Good script, however I see why some were thrown by the pacing and some of the choices. It isn't a thriller nor an action movie. It is a window onto bits of history and the slog work that produced culture change and results to produce a new policing era where profilers became an accepted widely-used investigation essential.

It also reflects (for me) not that wealthy societies produce serial killers but that wealthy societies have the resources, record-keeping, and nurturing of new talent to start noticing patterns that betray the activities of the such killers.

The true crime book it is based on seems not to have been glammed up for the screen, so it lacks the kind of pacing, thrills and character arcs that screenwriters inject by altering the history. Though I'm sure there was a fair amount of tidying and adaptation done (I'm not sure the book it was based on is even available in translation.) Those expecting a thriller or even a police procedural wouldn't find that here.

There was an odd set of editorial lapses in
episodes 6 and 7 with messy chronology so bad that I considered dropping it if they didn't stop. They stopped. The rest of the series didn't suffer from that and the last few episodes were very satisfying.

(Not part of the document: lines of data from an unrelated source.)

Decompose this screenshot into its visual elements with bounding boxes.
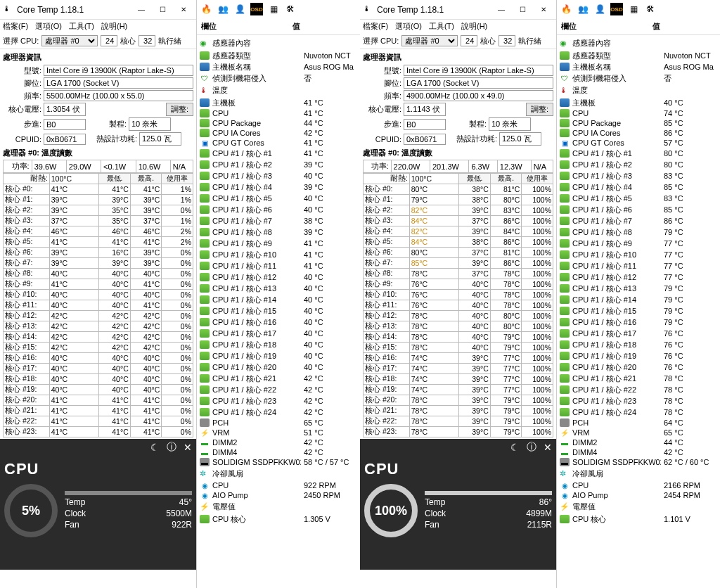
cpu-info-title: 處理器資訊	[3, 51, 193, 64]
temp-row: CPU #1 / 核心 #1277 °C	[560, 271, 717, 283]
temp-row: ▬DIMM442 °C	[200, 447, 357, 457]
checkered-icon[interactable]: ▦	[267, 3, 280, 15]
maximize-button[interactable]: ☐	[153, 3, 172, 17]
core-row: 核心 #2:39°C35°C39°C0%	[4, 205, 193, 216]
menu-item[interactable]: 工具(T)	[69, 21, 94, 32]
group-icon[interactable]: 👥	[577, 3, 589, 15]
menubar: 檔案(F)選項(O)工具(T)說明(H)	[0, 20, 196, 33]
temp-row: CPU #1 / 核心 #1740 °C	[200, 328, 357, 339]
menu-item[interactable]: 檔案(F)	[363, 21, 388, 32]
core-row: 核心 #1:79°C38°C80°C100%	[364, 195, 553, 205]
person-icon[interactable]: 👤	[593, 3, 606, 15]
step-value: B0	[44, 119, 86, 130]
temp-row: CPU #1 / 核心 #738 °C	[200, 215, 357, 226]
sensor-tree: ◉感應器內容感應器類型Nuvoton NCT主機板名稱Asus ROG Ma🛡偵…	[557, 35, 720, 526]
hw-icon[interactable]: 🛠	[644, 3, 657, 15]
info-icon[interactable]: ⓘ	[527, 441, 536, 454]
tdp-value: 125.0 瓦	[499, 132, 541, 146]
close-button[interactable]: ✕	[174, 3, 193, 17]
menu-item[interactable]: 工具(T)	[429, 21, 454, 32]
temp-row: CPU #1 / 核心 #1177 °C	[560, 260, 717, 271]
osd-icon[interactable]: OSD	[610, 3, 623, 15]
osd-icon[interactable]: OSD	[250, 3, 263, 15]
tree-group-fan[interactable]: ✲冷卻風扇	[560, 467, 717, 480]
flame-icon[interactable]: 🔥	[560, 3, 572, 15]
temp-row: CPU #1 / 核心 #2442 °C	[200, 407, 357, 418]
tree-group-volt[interactable]: ⚡電壓值	[200, 500, 357, 513]
cpu-dropdown[interactable]: 處理器 #0	[401, 35, 458, 46]
tune-button[interactable]: 調整:	[166, 103, 193, 116]
cpuid-label: CPUID:	[363, 135, 401, 143]
temp-row: CPU #1 / 核心 #1876 °C	[560, 339, 717, 350]
tune-button[interactable]: 調整:	[526, 103, 553, 116]
cpu-info-title: 處理器資訊	[363, 51, 553, 64]
tree-group-temp[interactable]: 🌡溫度	[200, 84, 357, 97]
minimize-button[interactable]: —	[131, 3, 151, 17]
menu-item[interactable]: 說明(H)	[101, 21, 127, 32]
checkered-icon[interactable]: ▦	[627, 3, 640, 15]
core-row: 核心 #9:41°C40°C41°C0%	[4, 279, 193, 290]
clock-label: Clock	[425, 509, 446, 518]
clock-value: 4899M	[526, 509, 552, 518]
tdp-label: 熱設計功耗:	[448, 134, 497, 144]
core-row: 核心 #3:84°C37°C86°C100%	[364, 216, 553, 226]
group-icon[interactable]: 👥	[217, 3, 229, 15]
temp-row: CPU #1 / 核心 #1077 °C	[560, 249, 717, 260]
threads-count: 32	[139, 35, 155, 46]
temp-row: CPU #1 / 核心 #2076 °C	[560, 362, 717, 373]
tree-group-volt[interactable]: ⚡電壓值	[560, 500, 717, 513]
tree-group-temp[interactable]: 🌡溫度	[560, 84, 717, 97]
core-row: 核心 #3:37°C35°C37°C1%	[4, 216, 193, 226]
info-icon[interactable]: ⓘ	[167, 441, 176, 454]
fan-label: Fan	[425, 520, 439, 530]
menu-item[interactable]: 檔案(F)	[3, 21, 28, 32]
app-title: Core Temp 1.18.1	[17, 5, 131, 15]
person-icon[interactable]: 👤	[233, 3, 246, 15]
core-table: 耐熱:100°C最低.最高.使用率 核心 #0:80°C38°C81°C100%…	[363, 173, 553, 437]
menu-item[interactable]: 選項(O)	[395, 21, 422, 32]
close-icon[interactable]: ✕	[544, 442, 552, 453]
fan-label: Fan	[65, 520, 79, 530]
step-value: B0	[404, 119, 446, 130]
readings-title: 處理器 #0: 溫度讀數	[363, 146, 553, 160]
tree-group-sensor[interactable]: ◉感應器內容	[560, 37, 717, 50]
maximize-button[interactable]: ☐	[513, 3, 532, 17]
tree-group-fan[interactable]: ✲冷卻風扇	[200, 467, 357, 480]
temp-row: CPU #1 / 核心 #2342 °C	[200, 395, 357, 407]
temp-row: CPU #1 / 核心 #1776 °C	[560, 328, 717, 339]
flame-icon[interactable]: 🔥	[200, 3, 212, 15]
core-row: 核心 #22:78°C39°C79°C100%	[364, 416, 553, 427]
cpu-dropdown[interactable]: 處理器 #0	[41, 35, 98, 46]
temp-row: ▬SOLIDIGM SSDPFKKW020X762 °C / 60 °C	[560, 457, 717, 467]
core-table: 耐熱:100°C最低.最高.使用率 核心 #0:41°C41°C41°C1%核心…	[3, 173, 193, 437]
model-label: 型號:	[363, 65, 401, 76]
temp-row: CPU #1 / 核心 #340 °C	[200, 170, 357, 181]
close-icon[interactable]: ✕	[184, 442, 192, 453]
tree-group-sensor[interactable]: ◉感應器內容	[200, 37, 357, 50]
menu-item[interactable]: 說明(H)	[461, 21, 487, 32]
moon-icon[interactable]: ☾	[150, 442, 160, 453]
temp-row: CPU #1 / 核心 #239 °C	[200, 159, 357, 170]
temp-row: CPU #1 / 核心 #540 °C	[200, 193, 357, 204]
hw-icon[interactable]: 🛠	[284, 3, 297, 15]
temp-row: ▣CPU GT Cores57 °C	[560, 138, 717, 148]
temp-row: CPU #1 / 核心 #2242 °C	[200, 384, 357, 395]
temp-row: 主機板41 °C	[200, 97, 357, 108]
close-button[interactable]: ✕	[534, 3, 553, 17]
moon-icon[interactable]: ☾	[510, 442, 520, 453]
temp-row: CPU #1 / 核心 #1976 °C	[560, 350, 717, 362]
coretemp-right: 🌡 Core Temp 1.18.1 — ☐ ✕ 檔案(F)選項(O)工具(T)…	[360, 0, 557, 588]
core-row: 核心 #15:78°C40°C79°C100%	[364, 343, 553, 353]
core-row: 核心 #17:40°C40°C40°C0%	[4, 364, 193, 374]
socket-label: 腳位:	[3, 78, 41, 89]
menu-item[interactable]: 選項(O)	[35, 21, 62, 32]
temp-row: ▬DIMM242 °C	[200, 437, 357, 447]
core-row: 核心 #14:42°C42°C42°C0%	[4, 332, 193, 343]
minimize-button[interactable]: —	[491, 3, 511, 17]
core-row: 核心 #15:42°C42°C42°C0%	[4, 343, 193, 353]
temp-row: CPU #1 / 核心 #1440 °C	[200, 294, 357, 305]
temp-row: CPU #1 / 核心 #2040 °C	[200, 362, 357, 373]
core-row: 核心 #22:41°C41°C41°C0%	[4, 416, 193, 427]
tdp-value: 125.0 瓦	[139, 132, 181, 146]
temp-row: CPU #1 / 核心 #2142 °C	[200, 373, 357, 384]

Possibly my favourite Kim Nam Gil performance because it showed his excellence - consistent restraint and subtlety, in contrast to the many roles where his charm and comedic talents sweep his audience off their feet. Kim So Jin gave a strong, tight performance - I loved the gradual change in the professional relationship without changing the character. Jin Seon Kyu, the ever-watchable Kim Won Hae, Lee Dae Yeon, and engaging Gong Sung Ha form a strong ensemble. I can't fault the acting of any of the main police team, or the cast in the many non-police roles.

Aside from some moments in the first episodes, there is a refreshing lack of sexing-up the crimes, which fits with the ethical consuderations around the investigations. It is far better than Criminal Minds and Mindhunters in those respects but those comparing it with those shows are making a mistake - the tone and much of the story focus is entirely different. Criminal Minds was abandoned by Mandy Patinkin for very sound reasons - serial killing as entertainment disgusted him - I think he'd approve of this show for being more what he thought he was getting into. (I admit I'm guilty of watching many CM seasons because I loved the team .) Mindhunters had a lot more merit and it was certainly interesting seeing some of the same prejuduces against innovation being fought in Korea decades later but the Federal structure, investment, cultural and period differences were an entirely different context. The fight to to develop and show the value of profiling in crime prevention and capturing perpetrators is something this shares with Mindhunter but the details are all so very different.

I have seen some criticisms highlighting that the co-workers don't follow the common show pattern of becoming a close found-family who socialise a lot together. While I accept that as a convention in entertainment media, that isn't what most workers find in their employment. Certainly not in the UK and I suspect not in Korea; there'd be far less loneliness in the world if that was a real norm.